|historic = aqueduct|
|A historic structure to convey water|
|Used on these elements|
|Status: in use|
|Tools for this tag|
An aqueduct is a structure for conveying water over a distance, typically using bridges to cross valleys and ravines. This tag doesn't require the aqueduct to be still working, it can also be applied to ruins and fragments.
Modern pipelines and canals are sometimes also called aqueducts, but this tag only deals with historic aqueducts.
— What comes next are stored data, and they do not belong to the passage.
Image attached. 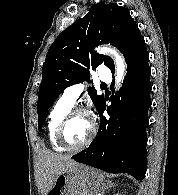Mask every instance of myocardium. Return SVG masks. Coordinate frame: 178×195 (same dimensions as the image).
<instances>
[{
    "instance_id": "obj_1",
    "label": "myocardium",
    "mask_w": 178,
    "mask_h": 195,
    "mask_svg": "<svg viewBox=\"0 0 178 195\" xmlns=\"http://www.w3.org/2000/svg\"><path fill=\"white\" fill-rule=\"evenodd\" d=\"M80 115H85L89 117L91 123L90 134L82 144L78 146H70L65 140V131L70 121L73 118ZM95 135H96V124L93 118L91 117L90 113L84 108H72L70 111L67 112V114L61 120L56 131V140L58 144L62 146L65 150L75 152V151L83 150L84 148L89 146L93 141V139L95 138Z\"/></svg>"
}]
</instances>
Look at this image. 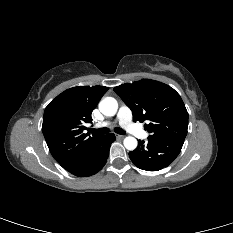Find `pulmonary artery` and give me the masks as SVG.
<instances>
[{"mask_svg": "<svg viewBox=\"0 0 233 233\" xmlns=\"http://www.w3.org/2000/svg\"><path fill=\"white\" fill-rule=\"evenodd\" d=\"M115 122H118L126 131L138 138H145L147 135L139 126L132 121V112L127 106L120 107ZM113 122V123H115ZM113 123L106 122L102 126H110Z\"/></svg>", "mask_w": 233, "mask_h": 233, "instance_id": "obj_1", "label": "pulmonary artery"}]
</instances>
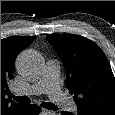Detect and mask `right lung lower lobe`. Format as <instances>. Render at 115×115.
Returning <instances> with one entry per match:
<instances>
[{
	"mask_svg": "<svg viewBox=\"0 0 115 115\" xmlns=\"http://www.w3.org/2000/svg\"><path fill=\"white\" fill-rule=\"evenodd\" d=\"M39 113H40L39 106L33 104L30 105L24 104L21 110L11 115H37Z\"/></svg>",
	"mask_w": 115,
	"mask_h": 115,
	"instance_id": "right-lung-lower-lobe-1",
	"label": "right lung lower lobe"
}]
</instances>
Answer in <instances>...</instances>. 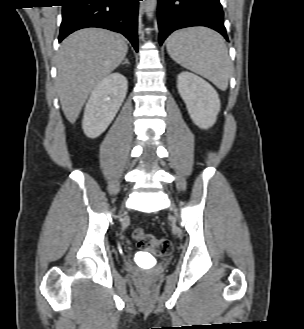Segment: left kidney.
Instances as JSON below:
<instances>
[{
	"label": "left kidney",
	"mask_w": 304,
	"mask_h": 329,
	"mask_svg": "<svg viewBox=\"0 0 304 329\" xmlns=\"http://www.w3.org/2000/svg\"><path fill=\"white\" fill-rule=\"evenodd\" d=\"M177 88L193 123L201 129L212 127L221 106L216 90L201 77L186 71L178 75Z\"/></svg>",
	"instance_id": "left-kidney-1"
}]
</instances>
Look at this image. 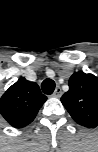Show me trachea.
<instances>
[{
  "label": "trachea",
  "mask_w": 98,
  "mask_h": 152,
  "mask_svg": "<svg viewBox=\"0 0 98 152\" xmlns=\"http://www.w3.org/2000/svg\"><path fill=\"white\" fill-rule=\"evenodd\" d=\"M41 89L44 94H52L55 90V82L52 79H45L41 84Z\"/></svg>",
  "instance_id": "1"
}]
</instances>
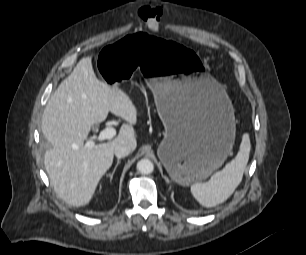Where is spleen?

Unlike modern aqueducts they are still referred to as aqueducts even if there are only fragments left and they can't serve their original purpose.
How to map
Tags to use in combination
Other properties might be (if you know them, tag them):
- historic:civilization=* for the culture that originally constructed the aqueduct, e.g. ancient_roman
- start_date=* for the time when the aqueduct started to work
- bridge=aqueduct for parts of a functional aqueduct that are bridges (note that not all historic aqueducts are bridgelike structures, and not for all their way).
- ele=* if you know the elevation of distinct points of the aqueduct (level of the water / where once the water was) you can tag them like this
- ruins=yes if it is ruined
- wikipedia=* a link to Wikipedia's article about the feature
In some cases you might want to add
- tourism=attraction if the aqueduct is a tourist attraction.
- heritage=* if aqueduct is registered by an official heritage organisation.
Aqueducts generally tend to be long. Nowadays many of them are not entirely preserved, but you will find fragments. It is suggested to use a relation (to be defined) to join all aqueduct parts that once were continuous into one object, even if now they don't form a continuity.